La Page oubliée, une œuvre en acte
Dans son roman, La page oubliée, Francis D. Sossouhounto projette une lueur inédite sur un aspect du passé récent du Bénin jusque-là très peu éclairé. Aujourd’hui en effet, le Bénin, jouit d’un régime démocratique marqué par un niveau assez convenable du respect des Droits de l’homme, des libertés publiques et de la liberté d’expression. Mais avons-nous en mémoire ce qu’il en a coûté d’être ainsi loti aujourd’hui ? Est-ce que les jeunes ont une idée claire des sacrifices consentis par leurs aînés pour la liberté et la paix qui semblent aujourd’hui aller de soi ? Au vu des risques de retour en arrière que nous observons ces temps-ci, rien n’est moins sûr. C’est dire qu’une page de notre histoire politique a été oubliée, mise de côté sinon dans l’ombre. Et pourtant cette page n’est pas négligeable, parce que sans elle nous ne pouvons rien comprendre au présent et rien préparer pour l’avenir. Après l’échec de l’aventure révolutionnaire, il y a eu le Renouveau. Cette nouvelle période dans laquelle nous sommes actuellement est certes le fait de la résistance du peuple contre la tyrannie. Mais parce que cette résistance et les luttes auxquelles elle a donné lieu se sont inscrites dans une logique suprême de paix, le Renouveau Démocratique à tôt fait de passer la mémoire des exactions et des violences d’Etat en pertes et profits de ses urgences du moment : redresser l’économie du pays ruinée par la gabegie, la corruption, et la mauvaise gestion des apprentis sorciers de la Révolution. Ce choix est certes compréhensible mais elle se paie du risque de l’impunité et de l’oubli. Il ressemble à une manière de feu vert au mal et à l’injustice, et consacre ce faisant la raison des malfaiteurs et des barbares – autocrates sanguinaires, potentats lubriques, pilleurs de l’économie, prévaricateurs en diable, maîtres de sérail, et voleurs sans vergogne. Le Renouveau Démocratique est certes intervenu en 1990, et le concept sud-africain de Vérité et Réconciliation viendra un eu plus tard après la libération de Nelson Mandela et le démantèlement de l’Apartheid ; mais que diable n’avions-nous eu avant les autres l’idée d’une Commission Vérité et Réconciliation après toute cette sombre période de violence et d’injustice ? Assurément une telle idée nous airait sauvé de l’oubli et des ses injustices.

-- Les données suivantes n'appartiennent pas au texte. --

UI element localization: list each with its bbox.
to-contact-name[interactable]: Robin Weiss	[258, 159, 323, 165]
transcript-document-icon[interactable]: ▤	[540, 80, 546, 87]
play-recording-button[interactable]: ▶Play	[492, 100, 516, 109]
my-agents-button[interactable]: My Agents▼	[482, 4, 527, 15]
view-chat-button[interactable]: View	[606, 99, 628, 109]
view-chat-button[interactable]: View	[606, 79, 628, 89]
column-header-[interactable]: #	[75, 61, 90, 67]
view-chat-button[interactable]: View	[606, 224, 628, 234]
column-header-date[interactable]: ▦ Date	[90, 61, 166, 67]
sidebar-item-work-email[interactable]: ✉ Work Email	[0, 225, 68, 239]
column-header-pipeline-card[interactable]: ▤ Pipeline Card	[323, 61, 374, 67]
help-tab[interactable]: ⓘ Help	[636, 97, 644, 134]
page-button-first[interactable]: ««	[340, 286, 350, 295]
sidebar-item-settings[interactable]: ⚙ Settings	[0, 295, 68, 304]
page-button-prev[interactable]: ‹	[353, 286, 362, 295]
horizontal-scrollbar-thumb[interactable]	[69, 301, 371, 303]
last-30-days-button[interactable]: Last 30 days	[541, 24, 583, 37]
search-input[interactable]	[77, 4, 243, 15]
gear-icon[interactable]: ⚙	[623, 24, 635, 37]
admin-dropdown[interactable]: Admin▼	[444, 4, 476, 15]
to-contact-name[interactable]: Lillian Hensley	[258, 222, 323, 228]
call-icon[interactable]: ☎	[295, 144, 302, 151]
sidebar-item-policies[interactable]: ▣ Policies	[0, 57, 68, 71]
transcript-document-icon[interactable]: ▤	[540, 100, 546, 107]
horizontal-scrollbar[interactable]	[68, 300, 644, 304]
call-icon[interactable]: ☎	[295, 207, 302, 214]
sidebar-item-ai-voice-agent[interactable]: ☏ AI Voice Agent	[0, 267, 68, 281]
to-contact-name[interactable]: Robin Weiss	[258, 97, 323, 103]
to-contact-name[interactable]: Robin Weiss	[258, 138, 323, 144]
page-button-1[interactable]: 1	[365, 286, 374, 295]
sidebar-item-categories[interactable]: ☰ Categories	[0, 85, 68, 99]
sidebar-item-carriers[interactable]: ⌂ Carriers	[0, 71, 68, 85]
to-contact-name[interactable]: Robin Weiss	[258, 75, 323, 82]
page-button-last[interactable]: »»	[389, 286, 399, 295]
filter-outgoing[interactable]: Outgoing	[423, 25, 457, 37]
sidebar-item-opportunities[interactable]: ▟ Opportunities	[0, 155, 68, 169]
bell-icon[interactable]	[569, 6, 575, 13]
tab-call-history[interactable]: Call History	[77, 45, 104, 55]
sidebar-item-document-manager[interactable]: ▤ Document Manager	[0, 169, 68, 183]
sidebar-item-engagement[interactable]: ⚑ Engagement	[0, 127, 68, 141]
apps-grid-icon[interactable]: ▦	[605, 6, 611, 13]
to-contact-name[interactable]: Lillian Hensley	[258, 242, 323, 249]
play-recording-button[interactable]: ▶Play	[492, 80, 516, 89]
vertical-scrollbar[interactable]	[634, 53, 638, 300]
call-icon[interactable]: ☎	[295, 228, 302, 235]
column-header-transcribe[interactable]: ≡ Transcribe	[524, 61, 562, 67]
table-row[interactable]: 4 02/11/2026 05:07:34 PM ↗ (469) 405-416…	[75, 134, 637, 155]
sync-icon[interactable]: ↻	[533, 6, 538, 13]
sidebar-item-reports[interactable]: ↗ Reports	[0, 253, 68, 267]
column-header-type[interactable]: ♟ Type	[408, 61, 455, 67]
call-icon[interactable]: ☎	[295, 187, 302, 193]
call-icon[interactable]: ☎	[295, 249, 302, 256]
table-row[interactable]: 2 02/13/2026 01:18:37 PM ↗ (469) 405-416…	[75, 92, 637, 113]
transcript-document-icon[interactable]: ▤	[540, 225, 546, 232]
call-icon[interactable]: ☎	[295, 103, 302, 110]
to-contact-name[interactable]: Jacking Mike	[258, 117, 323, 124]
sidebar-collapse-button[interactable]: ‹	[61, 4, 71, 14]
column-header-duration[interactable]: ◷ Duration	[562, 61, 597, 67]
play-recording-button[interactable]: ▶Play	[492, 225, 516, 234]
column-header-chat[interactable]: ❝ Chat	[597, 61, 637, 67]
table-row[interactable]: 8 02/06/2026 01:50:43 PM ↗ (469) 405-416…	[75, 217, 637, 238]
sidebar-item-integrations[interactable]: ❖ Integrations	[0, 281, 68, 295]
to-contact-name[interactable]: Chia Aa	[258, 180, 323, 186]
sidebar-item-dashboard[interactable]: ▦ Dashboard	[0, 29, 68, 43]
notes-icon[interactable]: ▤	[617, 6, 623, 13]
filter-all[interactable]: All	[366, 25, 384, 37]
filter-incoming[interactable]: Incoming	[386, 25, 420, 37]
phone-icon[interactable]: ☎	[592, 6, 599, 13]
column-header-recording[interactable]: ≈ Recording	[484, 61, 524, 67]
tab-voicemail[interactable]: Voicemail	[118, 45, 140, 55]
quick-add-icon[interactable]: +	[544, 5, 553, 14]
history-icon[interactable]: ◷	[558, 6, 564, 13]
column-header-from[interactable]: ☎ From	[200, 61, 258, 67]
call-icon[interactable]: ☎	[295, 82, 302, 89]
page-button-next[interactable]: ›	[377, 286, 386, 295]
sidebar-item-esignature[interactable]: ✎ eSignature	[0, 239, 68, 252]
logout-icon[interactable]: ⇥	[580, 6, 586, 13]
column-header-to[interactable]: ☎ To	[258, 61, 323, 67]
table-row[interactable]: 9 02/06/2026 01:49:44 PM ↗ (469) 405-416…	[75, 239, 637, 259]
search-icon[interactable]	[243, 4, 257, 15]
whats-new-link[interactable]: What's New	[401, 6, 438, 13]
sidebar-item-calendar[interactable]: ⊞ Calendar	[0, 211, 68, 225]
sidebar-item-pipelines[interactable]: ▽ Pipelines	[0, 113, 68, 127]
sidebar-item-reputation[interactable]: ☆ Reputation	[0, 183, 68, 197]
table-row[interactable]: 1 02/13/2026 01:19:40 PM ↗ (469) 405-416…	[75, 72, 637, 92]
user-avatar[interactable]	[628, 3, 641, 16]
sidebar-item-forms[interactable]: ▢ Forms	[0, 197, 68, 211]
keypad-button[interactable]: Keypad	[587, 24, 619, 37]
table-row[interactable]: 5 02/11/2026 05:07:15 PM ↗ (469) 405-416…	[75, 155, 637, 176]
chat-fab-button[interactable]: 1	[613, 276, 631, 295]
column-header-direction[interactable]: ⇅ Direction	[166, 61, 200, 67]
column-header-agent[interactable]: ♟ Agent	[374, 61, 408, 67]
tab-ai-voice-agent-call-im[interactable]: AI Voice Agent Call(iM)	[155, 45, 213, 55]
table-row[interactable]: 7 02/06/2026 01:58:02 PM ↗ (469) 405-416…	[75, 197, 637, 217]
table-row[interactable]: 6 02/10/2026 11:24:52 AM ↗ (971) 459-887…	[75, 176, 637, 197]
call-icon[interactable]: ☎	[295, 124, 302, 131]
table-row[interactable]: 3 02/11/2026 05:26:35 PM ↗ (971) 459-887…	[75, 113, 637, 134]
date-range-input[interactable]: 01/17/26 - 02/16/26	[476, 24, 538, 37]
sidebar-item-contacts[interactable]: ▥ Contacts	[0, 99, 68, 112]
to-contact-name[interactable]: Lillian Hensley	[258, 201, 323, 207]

Dans sa préface, Séraphin AGBAHOUNGBATA nous rappelle les risques et les écueils de l’oubli. Selon lui, « l’oubli est l'humus fertile qui fait refleurir l'horreur et l'ignominieux, le parapluie qui protège le tortionnaire des peines correctrices qu'exige sa forfaiture. L'oubli est le gage de l'impunité, laquelle permet la répétition du crime. » Heureusement, par son œuvre Francis D. Sossouhounto nous préserve de ces écueils. La page oubliée est rouverte. Elle est devenue un livre admirablement écrit, un roman mené de main de maître par un écrivain talentueux dont la sensibilité nous touche au plus profond de nous. Il véhicule en un seul geste la profondeur de la souffrance, la force de l’amour et la nécessité d’un oubli sain, c’est-à-dire un oubli en pleine lumière de la mémoire.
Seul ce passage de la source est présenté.